**Directions for this task**:
In the records, find each line where "velocidade" occurs, and copy it.

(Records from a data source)

'''

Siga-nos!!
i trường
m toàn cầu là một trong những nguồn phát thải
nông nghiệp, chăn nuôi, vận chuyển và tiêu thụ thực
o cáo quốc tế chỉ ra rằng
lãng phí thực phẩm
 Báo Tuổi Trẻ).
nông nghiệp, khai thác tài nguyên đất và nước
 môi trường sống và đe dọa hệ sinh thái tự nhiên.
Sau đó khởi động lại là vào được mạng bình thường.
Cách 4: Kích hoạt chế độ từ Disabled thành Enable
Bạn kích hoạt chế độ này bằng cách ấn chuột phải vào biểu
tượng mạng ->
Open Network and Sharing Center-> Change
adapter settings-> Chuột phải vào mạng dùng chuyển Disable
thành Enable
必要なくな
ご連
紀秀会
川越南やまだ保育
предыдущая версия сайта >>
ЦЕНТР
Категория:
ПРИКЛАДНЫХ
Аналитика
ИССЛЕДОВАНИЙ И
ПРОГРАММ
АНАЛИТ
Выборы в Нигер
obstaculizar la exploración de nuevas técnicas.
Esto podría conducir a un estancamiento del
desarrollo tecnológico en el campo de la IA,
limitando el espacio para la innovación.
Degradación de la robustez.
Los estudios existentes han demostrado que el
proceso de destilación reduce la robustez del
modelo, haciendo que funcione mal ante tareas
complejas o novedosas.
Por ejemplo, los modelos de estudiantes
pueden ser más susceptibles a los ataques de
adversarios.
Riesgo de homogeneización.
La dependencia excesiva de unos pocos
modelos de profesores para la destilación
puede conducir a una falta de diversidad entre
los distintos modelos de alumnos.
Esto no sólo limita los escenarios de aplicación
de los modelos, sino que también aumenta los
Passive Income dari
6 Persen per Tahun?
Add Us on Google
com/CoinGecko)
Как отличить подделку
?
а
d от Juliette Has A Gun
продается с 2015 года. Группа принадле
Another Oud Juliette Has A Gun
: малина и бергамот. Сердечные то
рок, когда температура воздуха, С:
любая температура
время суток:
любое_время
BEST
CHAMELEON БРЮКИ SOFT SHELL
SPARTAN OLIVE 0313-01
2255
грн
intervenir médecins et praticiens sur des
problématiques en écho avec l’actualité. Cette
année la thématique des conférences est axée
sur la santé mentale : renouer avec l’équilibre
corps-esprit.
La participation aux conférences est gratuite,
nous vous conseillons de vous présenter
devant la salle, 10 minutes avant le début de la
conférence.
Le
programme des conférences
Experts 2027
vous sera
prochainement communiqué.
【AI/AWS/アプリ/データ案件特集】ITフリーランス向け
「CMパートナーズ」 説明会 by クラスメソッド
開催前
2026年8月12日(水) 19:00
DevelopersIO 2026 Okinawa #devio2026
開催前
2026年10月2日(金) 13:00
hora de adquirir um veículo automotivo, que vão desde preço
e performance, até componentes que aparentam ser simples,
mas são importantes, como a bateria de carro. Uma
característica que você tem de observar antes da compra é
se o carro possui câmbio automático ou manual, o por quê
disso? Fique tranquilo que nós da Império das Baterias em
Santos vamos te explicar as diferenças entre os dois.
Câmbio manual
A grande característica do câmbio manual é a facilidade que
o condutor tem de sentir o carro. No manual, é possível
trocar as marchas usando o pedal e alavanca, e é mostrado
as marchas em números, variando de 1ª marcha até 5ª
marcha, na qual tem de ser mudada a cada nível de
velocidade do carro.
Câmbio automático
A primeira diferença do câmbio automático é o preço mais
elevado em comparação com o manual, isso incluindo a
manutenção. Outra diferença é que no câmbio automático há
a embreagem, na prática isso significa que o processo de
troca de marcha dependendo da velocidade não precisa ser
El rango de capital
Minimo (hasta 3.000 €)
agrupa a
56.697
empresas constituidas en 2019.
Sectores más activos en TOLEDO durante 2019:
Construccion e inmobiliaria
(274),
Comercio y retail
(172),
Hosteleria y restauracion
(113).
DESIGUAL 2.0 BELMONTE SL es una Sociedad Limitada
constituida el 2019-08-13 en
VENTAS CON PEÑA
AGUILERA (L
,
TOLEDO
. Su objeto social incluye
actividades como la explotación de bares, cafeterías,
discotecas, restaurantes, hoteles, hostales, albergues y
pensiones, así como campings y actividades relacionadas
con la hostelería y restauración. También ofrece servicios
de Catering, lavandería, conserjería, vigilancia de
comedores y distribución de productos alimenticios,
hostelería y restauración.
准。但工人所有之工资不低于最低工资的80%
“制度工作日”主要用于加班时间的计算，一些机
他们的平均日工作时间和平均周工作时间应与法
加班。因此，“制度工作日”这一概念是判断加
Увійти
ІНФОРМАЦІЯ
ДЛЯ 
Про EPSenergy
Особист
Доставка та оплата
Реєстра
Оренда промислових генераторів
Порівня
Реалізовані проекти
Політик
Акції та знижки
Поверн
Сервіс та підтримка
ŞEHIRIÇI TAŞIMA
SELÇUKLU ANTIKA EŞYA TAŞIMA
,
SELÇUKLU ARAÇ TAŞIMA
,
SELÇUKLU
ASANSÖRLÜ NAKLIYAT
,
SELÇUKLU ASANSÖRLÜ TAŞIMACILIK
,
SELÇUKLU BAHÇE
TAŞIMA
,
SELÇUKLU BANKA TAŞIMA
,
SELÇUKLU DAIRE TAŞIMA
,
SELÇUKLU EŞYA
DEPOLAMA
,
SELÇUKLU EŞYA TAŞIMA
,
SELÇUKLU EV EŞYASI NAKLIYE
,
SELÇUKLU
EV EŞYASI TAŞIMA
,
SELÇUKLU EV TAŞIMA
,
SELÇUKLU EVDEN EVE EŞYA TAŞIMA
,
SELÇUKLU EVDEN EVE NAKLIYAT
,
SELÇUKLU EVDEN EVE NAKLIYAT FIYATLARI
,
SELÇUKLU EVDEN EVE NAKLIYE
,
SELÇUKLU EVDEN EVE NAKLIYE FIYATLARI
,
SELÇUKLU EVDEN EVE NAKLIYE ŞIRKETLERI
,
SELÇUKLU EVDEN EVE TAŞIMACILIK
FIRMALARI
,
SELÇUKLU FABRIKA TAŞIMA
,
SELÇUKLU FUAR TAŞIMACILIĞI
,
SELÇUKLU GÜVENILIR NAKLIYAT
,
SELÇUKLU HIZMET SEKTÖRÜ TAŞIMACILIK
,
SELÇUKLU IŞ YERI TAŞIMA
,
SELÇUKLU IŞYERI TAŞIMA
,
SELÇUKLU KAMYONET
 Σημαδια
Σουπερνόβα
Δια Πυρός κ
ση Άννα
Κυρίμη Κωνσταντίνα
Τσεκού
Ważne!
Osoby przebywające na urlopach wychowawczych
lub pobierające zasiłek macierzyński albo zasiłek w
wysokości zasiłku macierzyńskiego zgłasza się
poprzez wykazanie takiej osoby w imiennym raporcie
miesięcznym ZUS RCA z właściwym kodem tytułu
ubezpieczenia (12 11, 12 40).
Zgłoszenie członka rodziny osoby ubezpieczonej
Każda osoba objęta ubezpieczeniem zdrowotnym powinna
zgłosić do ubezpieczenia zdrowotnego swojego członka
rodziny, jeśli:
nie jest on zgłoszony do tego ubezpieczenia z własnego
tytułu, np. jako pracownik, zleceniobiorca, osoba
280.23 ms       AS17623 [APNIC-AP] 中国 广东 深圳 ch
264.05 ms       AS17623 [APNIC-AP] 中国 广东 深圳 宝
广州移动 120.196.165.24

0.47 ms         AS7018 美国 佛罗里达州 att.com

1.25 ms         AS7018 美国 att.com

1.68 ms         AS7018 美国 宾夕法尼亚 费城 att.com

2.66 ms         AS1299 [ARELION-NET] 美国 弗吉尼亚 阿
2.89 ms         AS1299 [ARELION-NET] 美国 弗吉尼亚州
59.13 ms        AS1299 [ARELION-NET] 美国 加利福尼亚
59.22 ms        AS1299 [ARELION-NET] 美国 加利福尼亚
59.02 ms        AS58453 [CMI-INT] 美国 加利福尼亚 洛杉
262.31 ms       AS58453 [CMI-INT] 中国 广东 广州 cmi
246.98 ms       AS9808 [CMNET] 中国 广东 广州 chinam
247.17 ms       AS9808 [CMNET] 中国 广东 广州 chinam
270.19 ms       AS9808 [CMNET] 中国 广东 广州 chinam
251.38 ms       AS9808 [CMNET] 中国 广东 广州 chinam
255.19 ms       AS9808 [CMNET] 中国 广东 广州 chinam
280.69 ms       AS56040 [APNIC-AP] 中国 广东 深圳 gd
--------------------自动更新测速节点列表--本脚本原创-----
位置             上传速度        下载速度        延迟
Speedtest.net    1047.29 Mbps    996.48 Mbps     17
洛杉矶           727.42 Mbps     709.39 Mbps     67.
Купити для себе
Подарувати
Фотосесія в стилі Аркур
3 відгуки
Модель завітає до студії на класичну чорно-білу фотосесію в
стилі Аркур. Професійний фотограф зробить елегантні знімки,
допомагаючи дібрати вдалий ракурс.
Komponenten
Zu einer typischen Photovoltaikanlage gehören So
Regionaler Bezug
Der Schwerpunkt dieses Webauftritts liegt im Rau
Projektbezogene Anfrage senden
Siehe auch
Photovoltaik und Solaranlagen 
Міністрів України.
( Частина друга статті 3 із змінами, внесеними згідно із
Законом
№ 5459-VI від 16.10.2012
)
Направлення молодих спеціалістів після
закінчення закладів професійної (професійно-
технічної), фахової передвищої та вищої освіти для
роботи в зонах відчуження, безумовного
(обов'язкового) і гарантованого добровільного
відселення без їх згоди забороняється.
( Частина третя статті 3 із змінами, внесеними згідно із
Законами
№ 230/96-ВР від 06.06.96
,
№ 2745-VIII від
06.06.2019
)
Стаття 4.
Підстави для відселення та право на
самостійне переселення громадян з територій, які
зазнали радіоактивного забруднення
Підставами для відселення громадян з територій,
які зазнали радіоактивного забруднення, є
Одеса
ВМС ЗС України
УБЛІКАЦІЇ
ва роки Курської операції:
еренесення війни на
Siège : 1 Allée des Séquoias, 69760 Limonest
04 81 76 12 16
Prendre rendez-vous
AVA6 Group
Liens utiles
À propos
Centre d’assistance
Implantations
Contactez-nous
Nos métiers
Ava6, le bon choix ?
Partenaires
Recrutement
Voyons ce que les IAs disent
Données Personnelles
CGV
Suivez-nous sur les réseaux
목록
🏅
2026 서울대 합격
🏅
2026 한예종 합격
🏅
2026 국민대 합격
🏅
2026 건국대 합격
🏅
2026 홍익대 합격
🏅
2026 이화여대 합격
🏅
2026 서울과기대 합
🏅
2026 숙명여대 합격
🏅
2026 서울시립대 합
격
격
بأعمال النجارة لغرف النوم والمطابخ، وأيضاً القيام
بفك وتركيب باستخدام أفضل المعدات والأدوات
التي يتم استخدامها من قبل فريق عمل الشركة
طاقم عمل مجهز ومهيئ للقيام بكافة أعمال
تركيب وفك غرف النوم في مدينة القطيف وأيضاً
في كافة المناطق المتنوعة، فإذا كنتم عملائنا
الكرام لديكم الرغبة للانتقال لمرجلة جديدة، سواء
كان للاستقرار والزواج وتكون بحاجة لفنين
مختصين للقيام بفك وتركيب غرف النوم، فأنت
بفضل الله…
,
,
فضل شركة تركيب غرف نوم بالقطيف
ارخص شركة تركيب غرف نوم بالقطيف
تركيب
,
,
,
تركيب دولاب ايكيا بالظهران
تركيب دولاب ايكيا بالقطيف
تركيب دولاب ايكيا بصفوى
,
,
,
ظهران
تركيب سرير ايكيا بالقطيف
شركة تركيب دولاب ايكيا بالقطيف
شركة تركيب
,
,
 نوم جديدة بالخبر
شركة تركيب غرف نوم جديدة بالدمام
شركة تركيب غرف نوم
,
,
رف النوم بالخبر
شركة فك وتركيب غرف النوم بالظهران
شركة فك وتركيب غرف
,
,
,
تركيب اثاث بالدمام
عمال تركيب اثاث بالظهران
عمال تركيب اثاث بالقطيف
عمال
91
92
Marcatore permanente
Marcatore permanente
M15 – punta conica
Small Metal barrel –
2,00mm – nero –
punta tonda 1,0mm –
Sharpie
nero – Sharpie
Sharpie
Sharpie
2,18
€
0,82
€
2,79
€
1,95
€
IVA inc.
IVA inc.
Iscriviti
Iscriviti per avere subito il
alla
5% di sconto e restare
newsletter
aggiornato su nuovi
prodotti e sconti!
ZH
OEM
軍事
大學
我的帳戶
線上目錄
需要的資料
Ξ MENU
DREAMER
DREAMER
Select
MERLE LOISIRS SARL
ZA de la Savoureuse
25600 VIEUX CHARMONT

'''

**Worked solution**:
velocidade do carro.
troca de marcha dependendo da velocidade não precisa ser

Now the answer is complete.